Josimar José Évora Dias, Vozinha para o mundo do futebol. O guarda-redes cabo-verdiano que conquistou uma fama que não esperava. Depois de brilhar no Mundial 2026, falou da felicidade de já não ter de explicar onde fica Cabo Verde. Contou também o quão difícil é ser-se profissional no país africano e abriu o livro sobre o que pretende para o futuro.

O jogador, que vestiu as cores do Desp. Chaves na última temporada, abordou a dificuldade em já não ter os hábitos que sempre teve. 

«Eu costumava estar no meio das pessoas. Para mim é um pouco difícil. Eu gosto de me conectar com as pessoas. Em Cabo Verde gostamos de receber as pessoas. Podemos cozinhar na rua à porta de casa… agora não posso fazer isso. Mas, no final estou muito feliz», começou por referir no programa CBS Mornings

Vozinha partilha, ainda, a felicidade de já não ter de explicar ao mundo onde é que fica, afinal, Cabo Verde. «Antes dizíamos que éramos de Cabo Verde e as pessoas perguntavam ‘onde é que isso fica?’. Agora, ao mostrar o nosso país ao mundo… já não precisamos de explicar onde fica. Isso é o melhor», atirou. 

O jogador natural de Mindelo, São Vicente, falou também do sonho de criança e da dificuldade em tornar-se profissional vindo de Cabo Verde. Depois de iniciar a carreira em Cabo Verde, teve ainda uma curta passagem por Angola. A primeira experiência na Europa foi no Zimbru, da Moldávia. Seguiu-se o Gil Vicente, em Portugal. Passou ainda por Chipre e Eslováquia antes de regressar a solo luso, em 2024, pelas portas do Desp. Chaves. 

«Quando eu era criança sempre tive o sonho de me tornar futebolista profissional. No nosso país as chances de sermos profissionais no desporto são muito pequenas. Somos africanos, cabo-verdianos. Primeiro temos de lutar pelo visto. Mesmo que tenhamos muita qualidade, num país pequeno é difícil», começou por referir. 

«Quando estás em Cabo Verde ninguém pode ver-te. Não tens as infraestruturas e as condições. Mesmo com muita talento muitos não tiveram a oportunidade de ir para a Europa. Os nossos treinadores fazem muito por nós mas no final do dia não têm o conhecimento, nunca estudaram», acrescentou ainda. 

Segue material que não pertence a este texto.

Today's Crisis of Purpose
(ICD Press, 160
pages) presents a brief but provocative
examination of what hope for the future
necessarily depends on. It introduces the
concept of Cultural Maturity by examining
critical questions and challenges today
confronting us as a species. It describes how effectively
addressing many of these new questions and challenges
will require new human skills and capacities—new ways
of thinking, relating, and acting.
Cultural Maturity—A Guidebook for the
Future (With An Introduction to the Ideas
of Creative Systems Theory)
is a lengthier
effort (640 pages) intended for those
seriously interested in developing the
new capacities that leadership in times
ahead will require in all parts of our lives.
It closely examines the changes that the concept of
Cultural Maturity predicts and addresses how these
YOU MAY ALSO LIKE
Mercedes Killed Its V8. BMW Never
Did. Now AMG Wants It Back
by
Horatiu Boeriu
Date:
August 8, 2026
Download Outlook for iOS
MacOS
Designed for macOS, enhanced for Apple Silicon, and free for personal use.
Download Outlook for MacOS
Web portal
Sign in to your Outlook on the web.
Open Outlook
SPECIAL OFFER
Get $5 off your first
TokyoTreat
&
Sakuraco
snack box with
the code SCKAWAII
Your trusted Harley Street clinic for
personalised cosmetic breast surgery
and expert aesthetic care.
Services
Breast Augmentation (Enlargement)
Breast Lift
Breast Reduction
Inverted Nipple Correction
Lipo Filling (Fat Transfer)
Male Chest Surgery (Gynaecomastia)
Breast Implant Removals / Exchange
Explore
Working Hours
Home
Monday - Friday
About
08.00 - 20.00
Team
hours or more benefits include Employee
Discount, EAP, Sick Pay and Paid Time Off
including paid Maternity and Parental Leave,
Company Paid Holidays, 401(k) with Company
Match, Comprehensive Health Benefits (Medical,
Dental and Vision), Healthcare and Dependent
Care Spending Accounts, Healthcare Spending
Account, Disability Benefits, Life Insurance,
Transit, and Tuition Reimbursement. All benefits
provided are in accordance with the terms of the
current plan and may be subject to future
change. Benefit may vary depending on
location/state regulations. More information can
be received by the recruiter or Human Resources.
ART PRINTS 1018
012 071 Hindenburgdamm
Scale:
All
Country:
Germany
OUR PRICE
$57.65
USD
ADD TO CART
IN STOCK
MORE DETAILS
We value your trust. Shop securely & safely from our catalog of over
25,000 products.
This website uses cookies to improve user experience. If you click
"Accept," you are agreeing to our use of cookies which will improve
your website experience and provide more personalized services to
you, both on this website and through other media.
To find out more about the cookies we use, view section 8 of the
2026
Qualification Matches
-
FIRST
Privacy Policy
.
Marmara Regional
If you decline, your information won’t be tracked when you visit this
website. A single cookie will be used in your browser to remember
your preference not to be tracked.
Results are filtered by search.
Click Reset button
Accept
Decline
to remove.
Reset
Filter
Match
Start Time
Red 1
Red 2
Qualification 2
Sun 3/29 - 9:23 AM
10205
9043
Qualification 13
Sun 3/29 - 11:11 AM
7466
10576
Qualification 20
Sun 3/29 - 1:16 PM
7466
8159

Agora livre no mercado, Vozinha assume que pretende resolver o futuro rapidamente. Interessados não faltam, mas o cabo-verdiano não tem dúvidas: assinará com quem queira contar com ele apenas pelas qualidades.

«É das primeiras coisas que quero resolver (o futuro). Eu amo futebol, caso contrário não estaria aqui aos 40 anos. Quero jogar pelo menos mais um ou dois anos, dependerá de como o meu corpo se sentir e reagir. Espero arranjar uma equipa que me queira como jogador de futebol e não pelo marketing», concluiu.